As the war in Afghanistan begins its second decade, the reasons for it to be brought to an end are compelling: the ruinous financial cost ($460 billion and counting), the ruinous human cost (over 1,400 U.S. military deaths [PDF], and tens of thousands of Afghan civilians killed), and the utter pointlessness of the occupation itself. Having driven out al-Qaeda and the Taliban within a few months of the invasion, the U.S. military has, for most of the last ten years, been bogged down fighting a regrouped Taliban and an array of other Afghan “insurgents,” fighting to free their country from foreign occupation.
A fourth reason, less generally noticed, is that the Afghan war led to the creation of Guantánamo, a prison touted by the Bush administration as a facility for holding “the worst of the worst.” In reality, Guantánamo is a brutal and failed experiment, which never held more than a small number of genuine terror suspects, but which, nonetheless, has proved resistant to calls for its closure.
Around three-quarters of the 779 prisoners held at Guantánamo were seized as a result of the invasion and occupation of Afghanistan. They were captured either in Afghanistan itself or after they crossed from Afghanistan into Pakistan after the U.S.-led invasion. In Pakistan, the authorities (up to and including President Pervez Musharraf) were particularly interested in the bounty payments offered by the U.S. military for al-Qaeda and Taliban suspects. As President Musharraf admitted in his 2006 autobiography, In the Line of Fire, in return for handing over 369 terror suspects to the United States, “Various Pakistani individuals have earned bounties totaling millions of dollars.”
Because of the Bush administration’s arrogance and incompetence, which involved a refusal to screen the prisoners to ascertain whether they were actually combatants or not, many completely innocent people ended up at Guantánamo, as did hundreds of Taliban foot soldiers — whether volunteers or conscripts — who were dressed up as part of a “terrorist threat,” deprived of their rights, and subjected to abusive, arbitrary detention, even though they should have been held as prisoners of war and protected from torture and abuse by the Geneva Conventions.
Currently, 171 prisoners are still held, and only a few dozen of them are actually accused of any involvement in terrorism. The breakdown of those held is as follows:
- 30 of the prisoners are still held because they are cleared for release (“approved for transfer” in Guantánamo-speak) but cannot return safely to their home countries, and no other country — including the United States — has been found that will take them.
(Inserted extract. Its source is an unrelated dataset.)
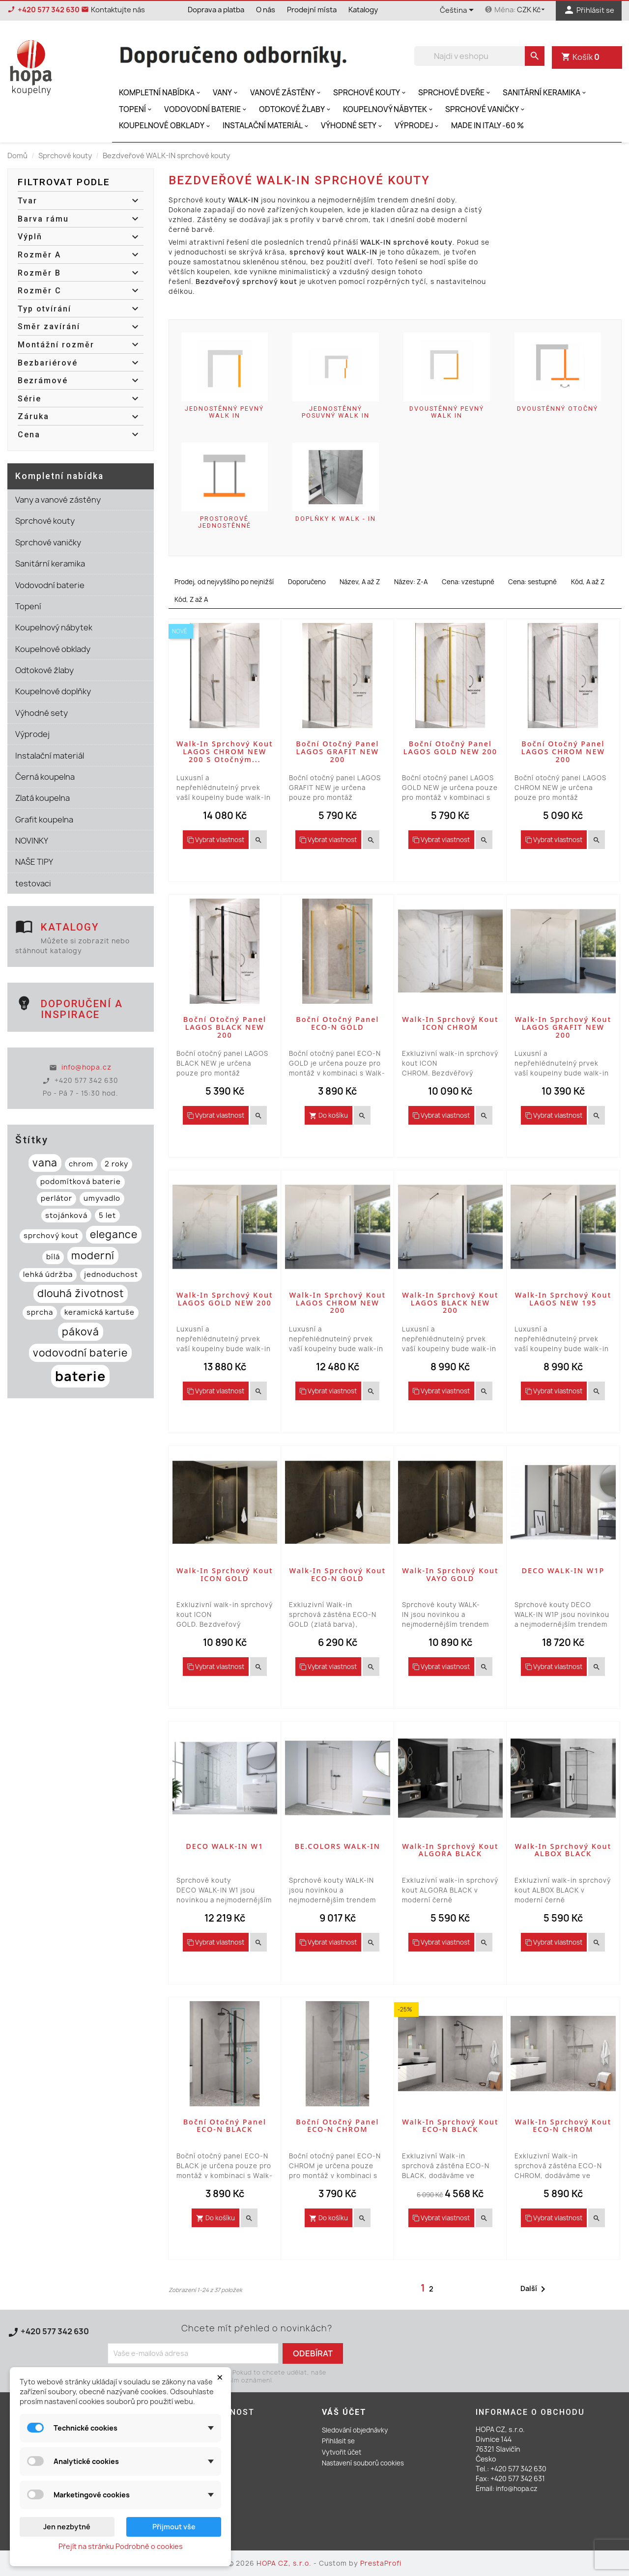 The image size is (629, 2576). I want to click on Vytvořit účet, so click(341, 2452).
- 58 of the prisoners are still held because they are Yemenis, whose transfer was approved by a presidential task force but then blocked because of fears about the security situation in Yemen.
- 46 others are held because they are regarded as a threat, but the evidence against them is too compromised to be used in a trial (in other words, the alleged evidence is unreliable, being tainted by torture or abuse).
- 36 others were recommended for trial by the president’s Guantánamo Review Task Force, and 3 of these have been tried and reached plea deals. (1 additional prisoner was tried and sentenced under George W. Bush.)
Ten years on from the start of the Afghan war, those held in Guantánamo have largely been forgotten. In the last year, lawmakers have included outrageous provisions in various pieces of legislation preventing the use of funds to purchase a replacement prison on the U.S. mainland, preventing any prisoner from being brought to the U.S. mainland for any reason, and preventing the president from releasing anyone without Congressional scrutiny.
An end to the Afghan occupation would not bring about the immediate closure of Guantánamo. Nor would it provide a new home for its 30 refugees (in the United States, if no other country can be found), nor lead to the release of the Yemenis, nor lead to the release of those held despite the lack of evidence against them. That, it seems, will only happen when there is sufficient political will, both at home and abroad, to put pressure on the president to do what he promised on his second day in office — close Guantánamo and bring this sordid chapter of modern American history to an end.